Iterate over the columns of your topic DataFrame, and for each one, sort the words by their weight associated with that topic, and print out the 10 most "important" words for the topic.  Your output should look something like this:

```
Topic1: ['blah', 'these', 'words', 'are', 'important', 'for', 'topic', 'one', 'yeah', 'man']
Topic2: ['and', 'these', 'others', 'are', 'vital', 'to', 'topic', 'two', 'seriously', 'critical']
...
```

In [113]:
for i in range(3):
    print('Topic{}:'.format(i), list(topics[i].sort_values().tail(10).index))

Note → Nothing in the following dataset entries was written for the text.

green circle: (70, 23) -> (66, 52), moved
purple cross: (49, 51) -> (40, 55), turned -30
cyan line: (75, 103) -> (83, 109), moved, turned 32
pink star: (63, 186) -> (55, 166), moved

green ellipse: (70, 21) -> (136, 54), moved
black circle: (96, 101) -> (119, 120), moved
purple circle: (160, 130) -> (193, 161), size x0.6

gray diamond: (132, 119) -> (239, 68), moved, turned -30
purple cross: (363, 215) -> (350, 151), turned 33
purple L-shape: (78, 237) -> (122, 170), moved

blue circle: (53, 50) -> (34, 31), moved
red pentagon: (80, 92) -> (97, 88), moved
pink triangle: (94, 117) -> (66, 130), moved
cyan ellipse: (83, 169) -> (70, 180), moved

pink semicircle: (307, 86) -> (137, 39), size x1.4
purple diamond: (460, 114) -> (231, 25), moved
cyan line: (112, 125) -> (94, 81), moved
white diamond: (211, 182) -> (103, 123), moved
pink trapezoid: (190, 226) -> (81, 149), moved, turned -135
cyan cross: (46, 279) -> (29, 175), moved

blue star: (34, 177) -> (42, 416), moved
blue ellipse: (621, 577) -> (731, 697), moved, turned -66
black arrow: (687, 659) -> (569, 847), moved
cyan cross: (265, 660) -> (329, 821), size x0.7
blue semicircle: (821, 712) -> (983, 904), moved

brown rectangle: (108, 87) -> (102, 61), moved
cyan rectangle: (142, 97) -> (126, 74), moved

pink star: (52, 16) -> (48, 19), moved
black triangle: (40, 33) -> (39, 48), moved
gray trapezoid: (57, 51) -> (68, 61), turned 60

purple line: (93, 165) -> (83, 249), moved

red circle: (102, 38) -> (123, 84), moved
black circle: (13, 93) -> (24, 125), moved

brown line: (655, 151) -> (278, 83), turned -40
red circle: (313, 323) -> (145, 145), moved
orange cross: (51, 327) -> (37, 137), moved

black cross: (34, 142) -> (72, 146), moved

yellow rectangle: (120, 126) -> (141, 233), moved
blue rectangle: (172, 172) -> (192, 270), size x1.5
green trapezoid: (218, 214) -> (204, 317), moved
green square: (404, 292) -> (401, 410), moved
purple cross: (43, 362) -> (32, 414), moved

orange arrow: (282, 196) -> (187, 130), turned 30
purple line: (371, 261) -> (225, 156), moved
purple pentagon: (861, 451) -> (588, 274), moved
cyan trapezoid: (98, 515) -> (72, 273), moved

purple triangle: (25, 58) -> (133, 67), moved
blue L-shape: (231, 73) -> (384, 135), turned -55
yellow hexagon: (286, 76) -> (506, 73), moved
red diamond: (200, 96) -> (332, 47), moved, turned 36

Topic0: ['soft', 'oak', 'blackberry', 'wine', 'cabernet', 'drink', 'dry', 'cherry', 'tannins', 'flavors']
Topic1: ['sweet', 'pineapple', 'lemon', 'wine', 'apple', 'chardonnay', 'vanilla', 'crisp', 'flavors', 'acidity']
Topic2: ['cherry', 'red', 'dried', 'bottling', 'plum', 'fruit', 'aromas', 'nose', 'palate', 'black']


**Questions**

1. Can you explain what each topic "means", or give a description of what each topic is "about"?  Give an explanation as best you can for each topic.
2. Do you think the number of topics you chose was too small, too big, or just right?  Why do you think so?
3. How does the output of the topic modeling here differ from what we saw in class with topic modeling on Wikipedia articles (besides the obvious difference that it has different words because the texts are different)?  Why do you think this is?
4. Do you think this topic modeling would be useful in navigating or making use of wine reviews?  Why or why not?